To add more Responses-capable models (or override these), drop them into .maestro/config.json with api: "openai-responses"; Maestro will normalize the base URL to /responses automatically.

Codex models are deliberately separated from the regular openai provider. openai uses Platform API keys or OpenAI Platform OAuth exchange, while openai-codex uses Codex app-server account/read, account/login/start, thread/start, and turn/start so Codex owns ChatGPT OAuth refresh and local thread execution. Maestro should not copy Codex ChatGPT tokens into its normal provider key store for app-server runs.

Legacy custom models that explicitly use api: "openai-codex-responses" still need stored ChatGPT OAuth credentials for direct backend Responses calls. Use /login openai-codex:responses for that compatibility path; the default /login openai-codex and maestro codex login continue to use Codex app-server.

Responses API Compatibility Notes (Tools)

When api: "openai-responses" is enabled for a model, Maestro must filter tool definitions to match Responses API schema constraints.

In particular, Maestro filters out any tool whose parameters JSON Schema contains these keywords at the top level:

  • oneOf, anyOf, allOf
  • enum
  • not

This filtering is implemented in filterResponsesApiTools() (src/agent/providers/openai.ts). When tools are filtered, Maestro logs a warning listing the affected tool names (src/agent/providers/openai-responses-sdk.ts).

Background:

  • OpenAI’s Structured Outputs docs describe the supported JSON Schema subset and the requirement that the root schema not be anyOf and that some keywords (including allOf / not) are not supported.
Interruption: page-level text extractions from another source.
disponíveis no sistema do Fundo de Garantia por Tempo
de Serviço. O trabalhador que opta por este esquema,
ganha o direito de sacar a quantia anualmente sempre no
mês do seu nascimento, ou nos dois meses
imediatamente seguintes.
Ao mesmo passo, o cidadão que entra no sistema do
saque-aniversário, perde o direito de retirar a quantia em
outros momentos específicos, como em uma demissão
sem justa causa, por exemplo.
See: https://platform.openai.com/docs/guides/structured-outputs/supported-schemas and https://platform.openai.com/docs/guides/structured-outputs/some-type-specific-keywords-are-not-yet-supported

Workaround: wrap constrained values inside an object schema (nest under properties) so the top-level schema remains an object:

// ❌ filtered (top-level enum)
{ "enum": ["a", "b", "c"] }

// ✅ compatible (enum nested under properties)
{
  "type": "object",
  "properties": { "value": { "enum": ["a", "b", "c"] } }
}

Note: ChatGPT Codex subscription access is for personal subscription use. Production and organization workflows should prefer OpenAI Platform or the EvalOps managed gateway.
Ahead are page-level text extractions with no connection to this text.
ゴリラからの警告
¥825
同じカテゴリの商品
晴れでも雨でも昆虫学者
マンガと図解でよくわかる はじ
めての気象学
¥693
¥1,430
For EvalOps managed gateway models, run maestro evalops login locally. The login flow uses the Identity Google callback, stores the returned organization metadata with the local OAuth credential, and then routes models such as evalops/gpt-4o-mini through MAESTRO_LLM_GATEWAY_URL.

Factory Commands

  • /import factory or npm run factory:import – copies ~/.factory config + provider metadata into Maestro’s store. Handy after updating models in Factory CLI.
  • /export factory or npm run factory:export – push Maestro’s provider data back to Factory files.
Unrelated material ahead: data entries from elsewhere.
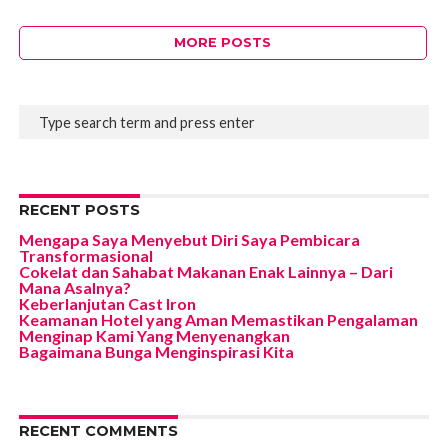
MORE POSTS
RECENT POSTS
Mengapa Saya Menyebut Diri Saya Pembicara
Transformasional
Cokelat dan Sahabat Makanan Enak Lainnya – Dari
Mana Asalnya?
Keberlanjutan Cast Iron
Keamanan Hotel yang Aman Memastikan Pengalaman
Menginap Kami Yang Menyenangkan
Bagaimana Bunga Menginspirasi Kita
RECENT COMMENTS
These commands ensure both CLIs stay in sync while still allowing standalone configs.

Tips

  • Use maestro models list (or /models) to inspect the final registry, including custom entries and their providers.
  • Keep secrets out of repo files; rely on MAESTRO_MODELS_FILE plus env vars for headers.
  • When troubleshooting, LOG_MAESTRO_MODELS=1 (future flag) could dump the path resolution order—until then, add debug logs around getRegisteredModels().